The thing is, the department is becoming less and less important as an organizational unit within the university. At Carleton, the fastest growing undergraduate programs are ones not associated with departments, e.g. the Bachelor of Health Sciences and the Bachelor of Global and International Studies. This is because the state of knowledge and the nature of student demand for programs changes far far more rapidly than departmental boundaries.

Military units can be redeployed from Afghanistan to the Arctic, as needed. It's extraordinarily difficult to redeploy an academic department.
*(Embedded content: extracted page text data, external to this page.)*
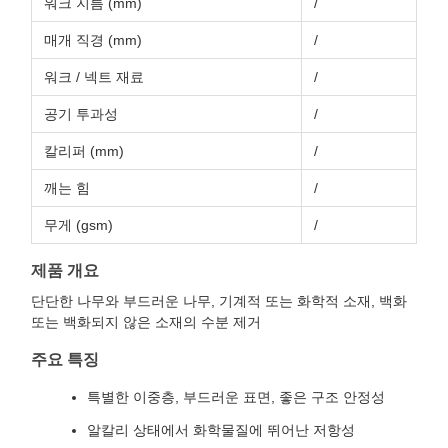
워크 지름 (mm)
/
매개 직경 (mm)
/
워크 / 넥트 재료
/
공기 투과성
/
칼리퍼 (mm)
/
깨는 힘
/
무게 (gsm)
/
제품 개요
단단한 나무와 부드러운 나무, 기계적 또는 화학적 소재, 백화
또는 백화되지 않은 소재의 수분 제거
주요 특징
특별한 이중층, 부드러운 표면, 좋은 구조 안정성
알칼리 상태에서 화학물질에 뛰어난 저항성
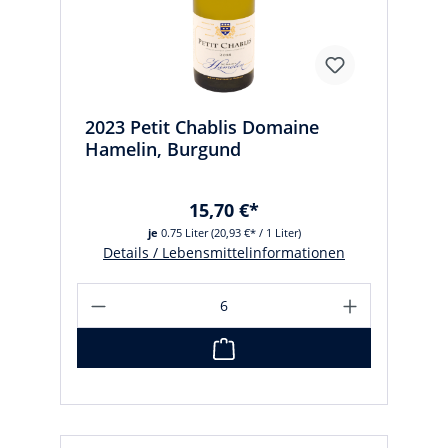
2023 Petit Chablis Domaine
Hamelin, Burgund
15,70 €*
je
0.75 Liter
(20,93 €* / 1 Liter)
Details / Lebensmittelinformationen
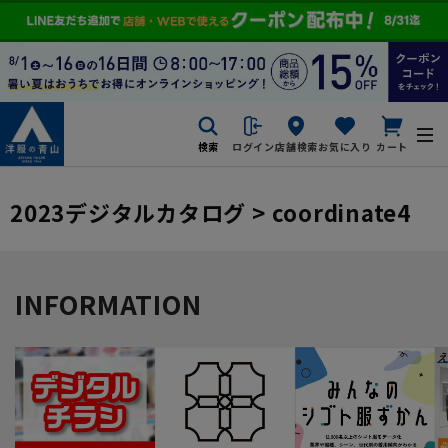
検索
ログイン
店舗検索
お気に入り
カート
2023デジタルカタログ > coordinate4
INFORMATION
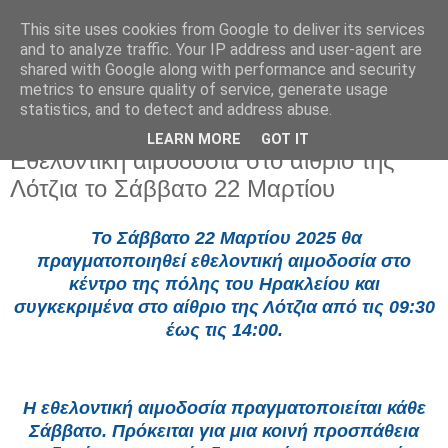
This site uses cookies from Google to deliver its services
and to analyze traffic. Your IP address and user-agent are
shared with Google along with performance and security
metrics to ensure quality of service, generate usage
statistics, and to detect and address abuse.
LEARN MORE
GOT IT
Πέμπτη 20 Μαρτίου 2025
Εθελοντική αιμοδοσία στο αίθριο της
Λότζια το Σάββατο 22 Μαρτίου
Το Σάββατο 22 Μαρτίου 2025 θα
πραγματοποιηθεί εθελοντική αιμοδοσία στο
κέντρο της πόλης του Ηρακλείου και
συγκεκριμένα στο αίθριο της Λότζια από τις 09:30
έως τις 14:00.
Η εθελοντική αιμοδοσία πραγματοποιείται κάθε
Σάββατο. Πρόκειται για μια κοινή προσπάθεια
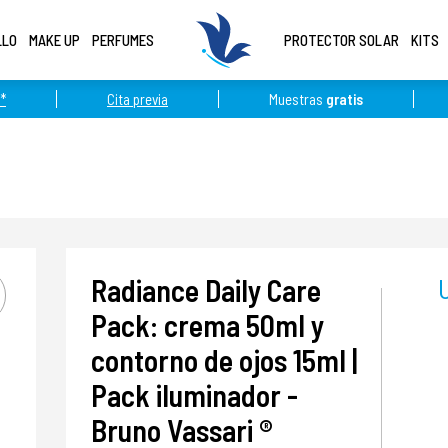
LLO
MAKE UP
PERFUMES
PROTECTOR SOLAR
KITS
*
Cita previa
Muestras
gratis
Radiance Daily Care
Pack: crema 50ml y
contorno de ojos 15ml |
Pack iluminador -
Bruno Vassari ®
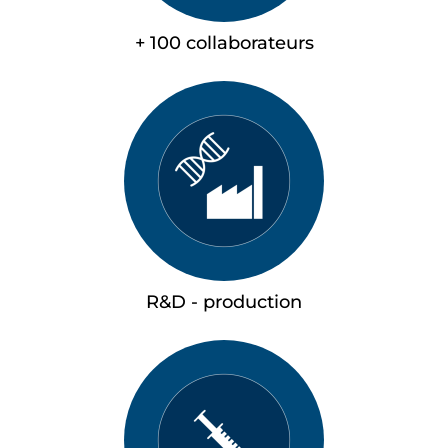
+ 100 collaborateurs
R&D - production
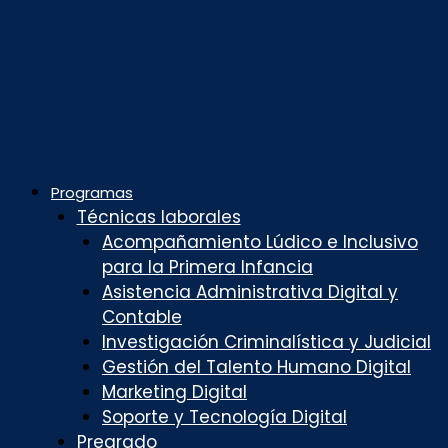
Programas
Técnicas laborales
Acompañamiento Lúdico e Inclusivo
para la Primera Infancia
Asistencia Administrativa Digital y
Contable
Investigación Criminalística y Judicial
Gestión del Talento Humano Digital
Marketing Digital
Soporte y Tecnología Digital
Pregrado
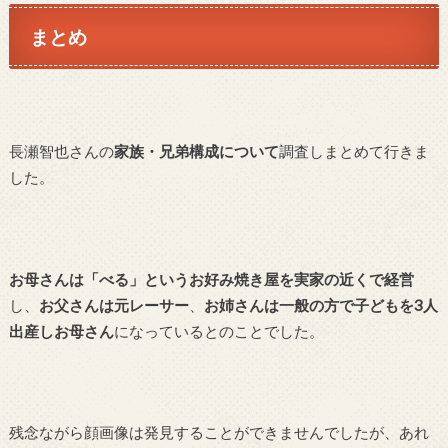
まとめ
長瀬智也さんの
家族・兄弟構成について
調査しまとめて行きま
した。
お母さんは「べる」というお好み焼き屋を実家の近くで経営
し、
お父さんは元レーサー
、
お姉さんは一般の方で子どもを3人
出産しお母さん
になっているとのことでした。
残念ながら顔画像は発見することができませんでしたが、あれ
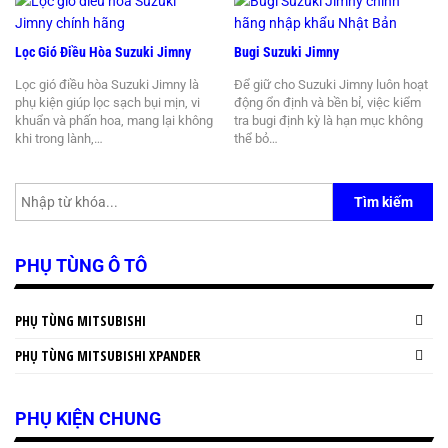
Lọc Gió Điều Hòa Suzuki Jimny
Bugi Suzuki Jimny
Lọc gió điều hòa Suzuki Jimny là
Để giữ cho Suzuki Jimny luôn hoạt
phụ kiện giúp lọc sạch bụi mịn, vi
động ổn định và bền bỉ, việc kiểm
khuẩn và phấn hoa, mang lại không
tra bugi định kỳ là hạn mục không
khi trong lành,…
thể bỏ…
Tìm kiếm
PHỤ TÙNG Ô TÔ
PHỤ TÙNG MITSUBISHI
PHỤ TÙNG MITSUBISHI XPANDER
PHỤ KIỆN CHUNG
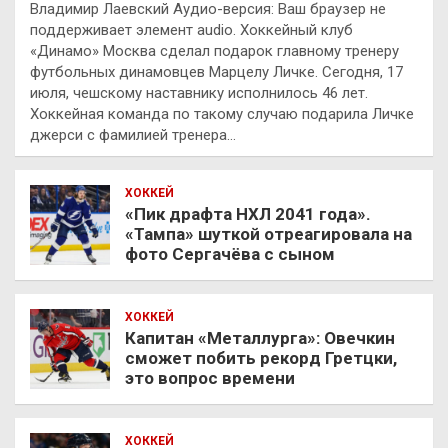
Владимир Лаевский Аудио-версия: Ваш браузер не
поддерживает элемент audio. Хоккейный клуб
«Динамо» Москва сделал подарок главному тренеру
футбольных динамовцев Марцелу Личке. Сегодня, 17
июля, чешскому наставнику исполнилось 46 лет.
Хоккейная команда по такому случаю подарила Личке
джерси с фамилией тренера…
ХОККЕЙ
«Пик драфта НХЛ 2041 года».
«Тампа» шуткой отреагировала на
фото Сергачёва с сыном
ХОККЕЙ
Капитан «Металлурга»: Овечкин
сможет побить рекорд Гретцки,
это вопрос времени
ХОККЕЙ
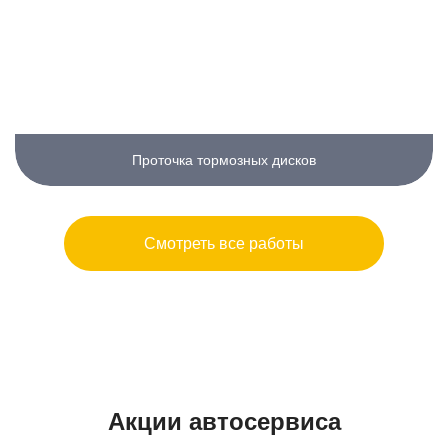
Проточка тормозных дисков
Смотреть все работы
Акции автосервиса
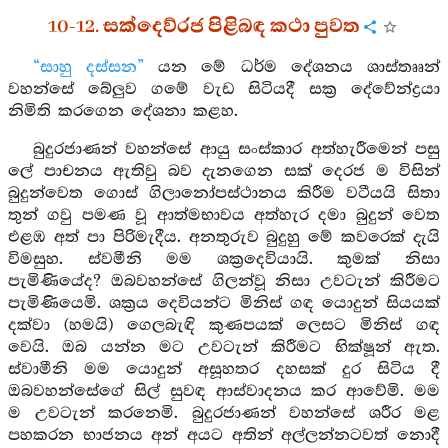
10-12. සක්දෙව්රජ පිළිබඳ කථා පුවත
“සාහු දස්සන”
යන මේ ධර්ම දේශනය ශාස්තෲන්
වහන්සේ බේලුව ගමේ වැඩ සිටියදී සක්‍ර දේවේන්ද්‍රයා
නිමිති කරගෙන දේශනා කළහ.
බුදුරජාණන් වහන්සේ ආයු සංස්කාර අත්හැරීමෙන් පසු
ලේ පාචනය ඇතිවු බව දැනගෙන සක් දෙරජ ම විසින්
බුදුන්වෙත ගොස් ගිලානෝපස්ථානය කිරීම වටීයයි සිතා
තුන් ගවු පමණ වූ ආත්මභාවය අත්හැර දමා බුදුන් වෙත
එළඹ අත් පා පිරිමැදීය. අනතුරුව බුදුහු මේ කවරෙක් දැයි
විමසුහ. ස්වමීනි මම ශක්‍රදෙවියායි. කුමක් නිසා
පැමිණියේද? ඔබවහන්සේ ගිලන්වූ නිසා උවටැන් කිරීමට
පැමිණියෙමි. ශක්‍රය දෙවියන්ට මිනිස් ගඳ යොදුන් සියයක්
දක්වා (හමයි) ගෙලබැඳි කුණපයක් ලෙසට මිනිස් ගඳ
වෙයි. ඔබ යන්න මට උවටැන් කිරීමට භික්ෂූන් ඇත.
ස්වාමීනි මම යොදුන් අසූහතර දහසක් දුර සිටිය දී
ඔබවහන්සේගේ සිල් සුවඳ ආස්වාදනය කර ආවේමි. මම
ම උවටැන් කරනෙමි. බුදුරජාණන් වහන්සේ ශරීර මළ
පහකරන භාජනය අන් අයට අතින් අල්ලන්නටවත් නොදී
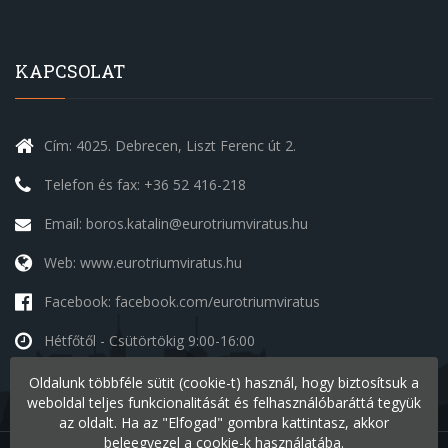
KAPCSOLAT
Cím: 4025. Debrecen, Liszt Ferenc út 2.
Telefon és fax: +36 52 416-218
Email: boros.katalin@eurotriumviratus.hu
Web: www.eurotriumviratus.hu
Facebook: facebook.com/eurotriumviratus
Hétfőtől - Csütörtökig
9:00-16:00
Péntek
9:00-14:00
Oldalunk többféle sütit (cookie-t) használ, hogy biztosítsuk a
Szombat - Vasárnap
szünnap
weboldal teljes funkcionalitását és felhasználóbaráttá tegyük
az oldalt. Ha az "Elfogad" gombra kattintasz, akkor
beleegyezel a cookie-k használatába.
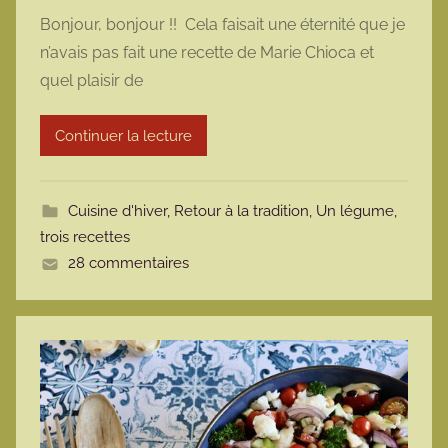
a
Bonjour, bonjour !! Cela faisait une éternité que je
r
n’avais pas fait une recette de Marie Chioca et
m
quel plaisir de
a
r
Continuer la lecture
m
o
t
Cuisine d'hiver
,
Retour à la tradition
,
Un légume,
t
trois recettes
e
28 commentaires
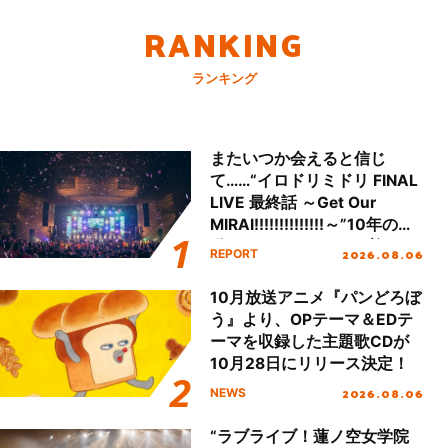
RANKING
ランキング
またいつか会えると信じ
て……“イロドリミドリ FINAL
LIVE 最終話 ～Get Our
MIRAI!!!!!!!!!!!!!!～”10年の活
動を経てファイナルを迎える
2026.08.06
REPORT
本公演をレポート
10月放送アニメ『パンどろぼ
う』より、OPテーマ＆EDテ
ーマを収録した主題歌CDが
10月28日にリリース決定！
2026.08.06
NEWS
“ラブライブ！蓮ノ空女学院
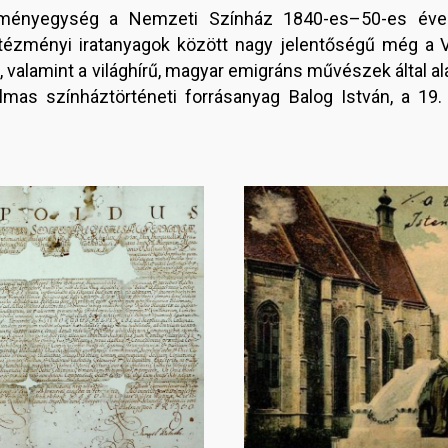
ményegység a Nemzeti Színház 1840-es–50-es évekb
ntézményi iratanyagok között nagy jelentőségű még a 
alamint a világhírű, magyar emigráns művészek által ala
galmas színháztörténeti forrásanyag Balog István, a 1
Image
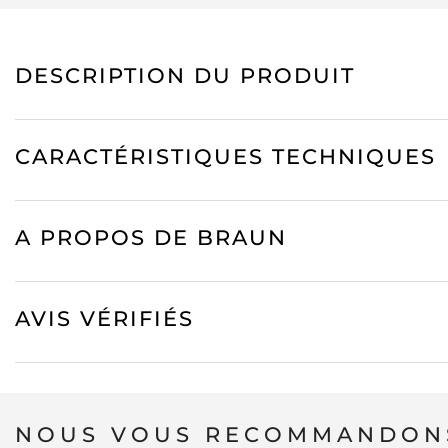
DESCRIPTION DU PRODUIT
CARACTÉRISTIQUES TECHNIQUES
A PROPOS DE BRAUN
AVIS VÉRIFIÉS
NOUS VOUS RECOMMANDONS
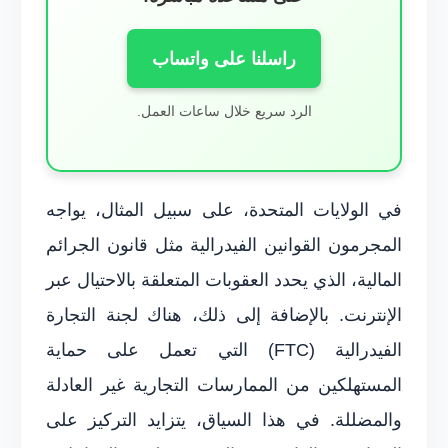
راسلنا على واتساب
الرد سريع خلال ساعات العمل.
في الولايات المتحدة، على سبيل المثال، يواجه
المجرمون القوانين الفيدرالية مثل قانون الجرائم
المالية، الذي يحدد العقوبات المتعلقة بالاحتيال عبر
الإنترنت. بالإضافة إلى ذلك، هناك لجنة التجارة
الفيدرالية (FTC) التي تعمل على حماية
المستهلكين من الممارسات التجارية غير العادلة
والمضللة. في هذا السياق، يتزايد التركيز على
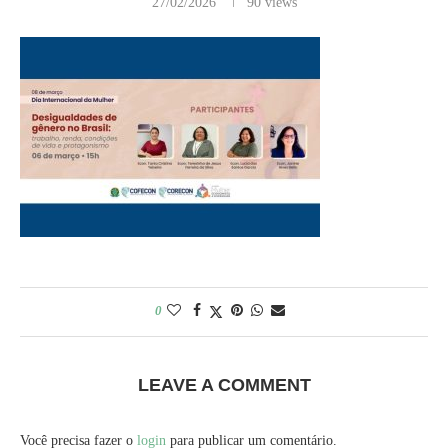
27/02/2026
90
views
0
LEAVE A COMMENT
Você precisa fazer o
login
para publicar um comentário.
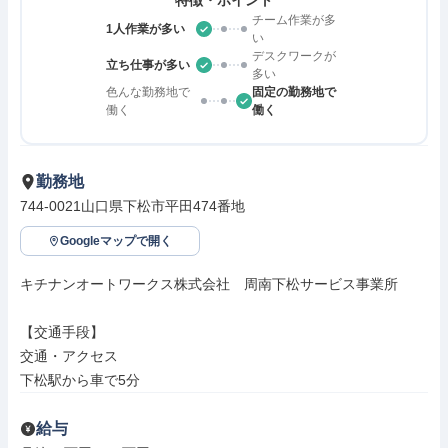
特徴・ポイント
チーム作業が多
1人作業が多い
い
デスクワークが
立ち仕事が多い
多い
色んな勤務地で
固定の勤務地で
働く
働く
勤務地
744-0021山口県下松市平田474番地
Googleマップで開く
キチナンオートワークス株式会社　周南下松サービス事業所

【交通手段】

交通・アクセス

下松駅から車で5分
給与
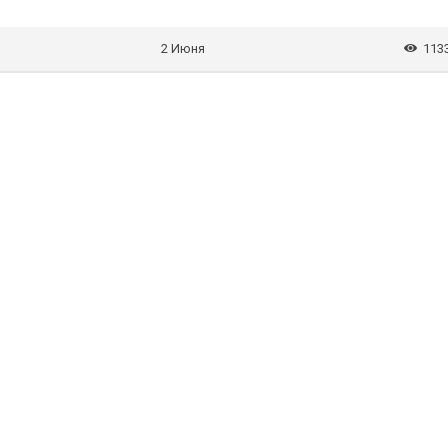
2 Июня
113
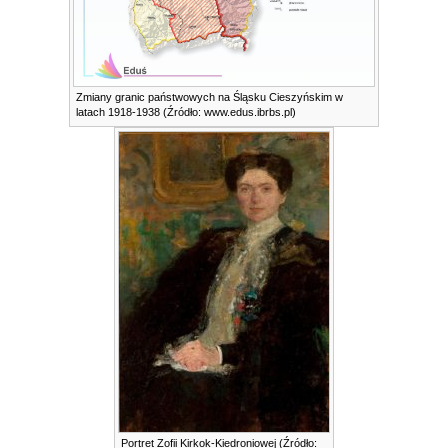
Zmiany granic państwowych na Śląsku Cieszyńskim w
latach 1918-1938 (Źródło: www.edus.ibrbs.pl)
Portret Zofii Kirkok-Kiedroniowej (Źródło:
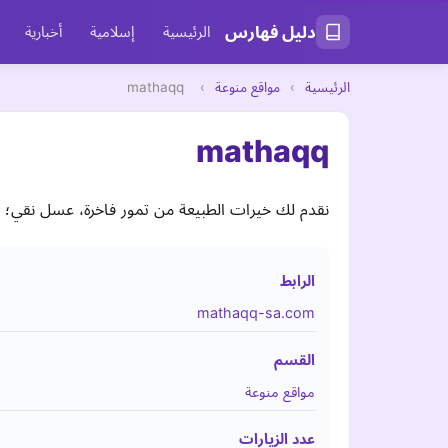
دليل فهارس
الرئيسية
إسلامية
أخبارية
الرئيسية
›
مواقع منوعة
›
mathaqq
mathaqq
نقدم لك خيرات الطبيعة من تمور فاخرة، عسل نقي؛ 
الرابط
mathaqq-sa.com
القسم
مواقع منوعة
عدد الزيارات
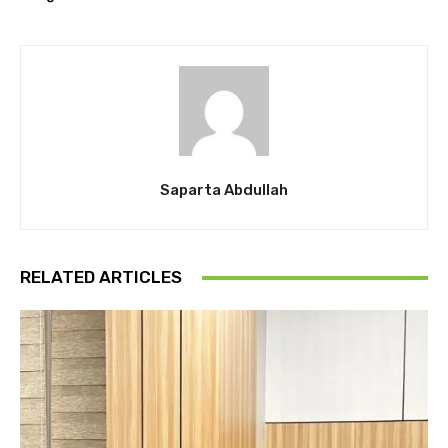
Saparta Abdullah
RELATED ARTICLES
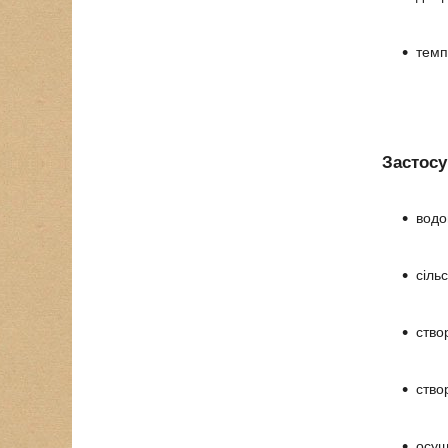
темп
Застосу
водо
сіль
ство
ство
осуш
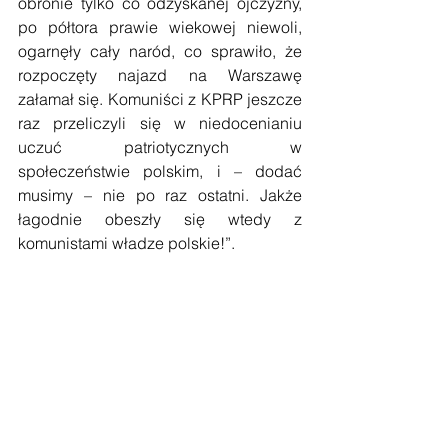
obronie tylko co odzyskanej ojczyzny, 
po półtora prawie wiekowej niewoli, 
ogarnęły cały naród, co sprawiło, że 
rozpoczęty najazd na Warszawę 
załamał się. Komuniści z KPRP jeszcze 
raz przeliczyli się w niedocenianiu 
uczuć patriotycznych w 
społeczeństwie polskim, i – dodać 
musimy – nie po raz ostatni. Jakże 
łagodnie obeszły się wtedy z 
komunistami władze polskie!”.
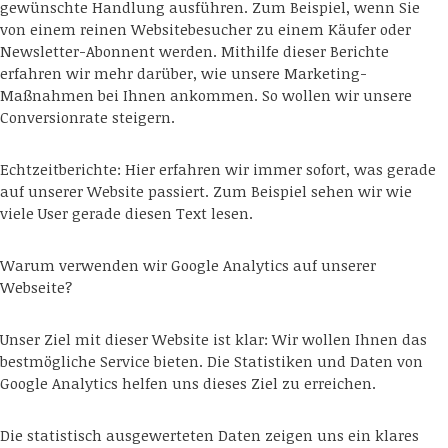
gewünschte Handlung ausführen. Zum Beispiel, wenn Sie
von einem reinen Websitebesucher zu einem Käufer oder
Newsletter-Abonnent werden. Mithilfe dieser Berichte
erfahren wir mehr darüber, wie unsere Marketing-
Maßnahmen bei Ihnen ankommen. So wollen wir unsere
Conversionrate steigern.
Echtzeitberichte: Hier erfahren wir immer sofort, was gerade
auf unserer Website passiert. Zum Beispiel sehen wir wie
viele User gerade diesen Text lesen.
Warum verwenden wir Google Analytics auf unserer
Webseite?
Unser Ziel mit dieser Website ist klar: Wir wollen Ihnen das
bestmögliche Service bieten. Die Statistiken und Daten von
Google Analytics helfen uns dieses Ziel zu erreichen.
Die statistisch ausgewerteten Daten zeigen uns ein klares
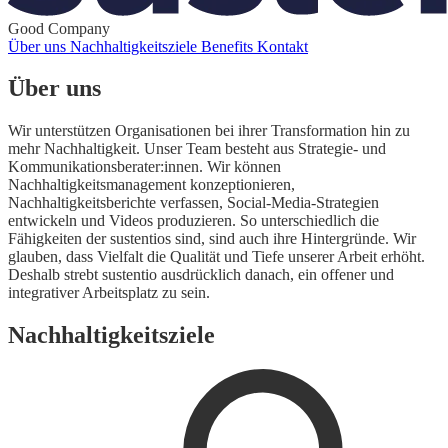
Good Company
Über uns
Nachhaltigkeitsziele
Benefits
Kontakt
Über uns
Wir unterstützen Organisationen bei ihrer Transformation hin zu
mehr Nachhaltigkeit. Unser Team besteht aus Strategie- und
Kommunikationsberater:innen. Wir können
Nachhaltigkeitsmanagement konzeptionieren,
Nachhaltigkeitsberichte verfassen, Social-Media-Strategien
entwickeln und Videos produzieren. So unterschiedlich die
Fähigkeiten der sustentios sind, sind auch ihre Hintergründe. Wir
glauben, dass Vielfalt die Qualität und Tiefe unserer Arbeit erhöht.
Deshalb strebt sustentio ausdrücklich danach, ein offener und
integrativer Arbeitsplatz zu sein.
Nachhaltigkeitsziele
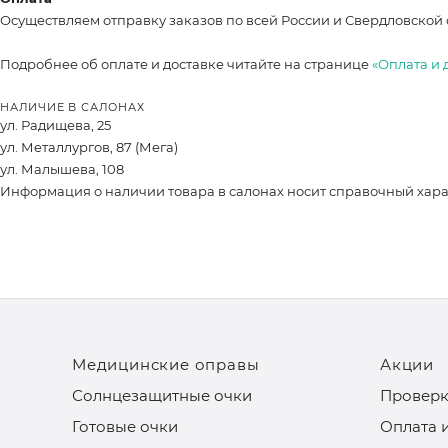
Осуществляем отправку заказов по всей России и Свердловской 
Подробнее об оплате и доставке читайте на странице
«Оплата и 
НАЛИЧИЕ В САЛОНАХ
ул. Радищева, 25
ул. Металлургов, 87 (Мега)
ул. Малышева, 108
Информация о наличии товара в салонах носит справочный характ
Медицинские оправы
Акции
Солнцезащитные очки
Проверк
Готовые очки
Оплата 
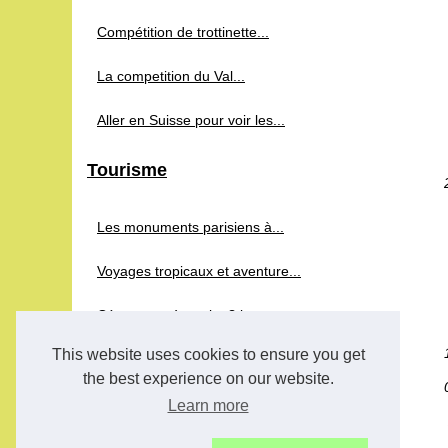
Compétition de trottinette...
La competition du Val...
Aller en Suisse pour voir les...
Tourisme
Les monuments parisiens à...
Voyages tropicaux et aventure...
Où manger à anglet ? le...
This website uses cookies to ensure you get
the best experience on our website.
Learn more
Other trends that make the department relatively less important over time are technological change - computer programs which make it possible for an administrator to observe, for example, precisely how a department is using their TA resources, and then come in and make improving suggestions. Also governments' truly inexplicable desire to have some sense of whether or not they're getting any value for the millions of dollars that go to universities each year, which is leading to quality assurance, learning outcomes, etc etc etc. Departments continue to have a key role, but that role is, e.g., being responsible for crafting learning outcomes, rather than having the autonomy to say "we don't want to have anything to do with this whole learning outcomes business."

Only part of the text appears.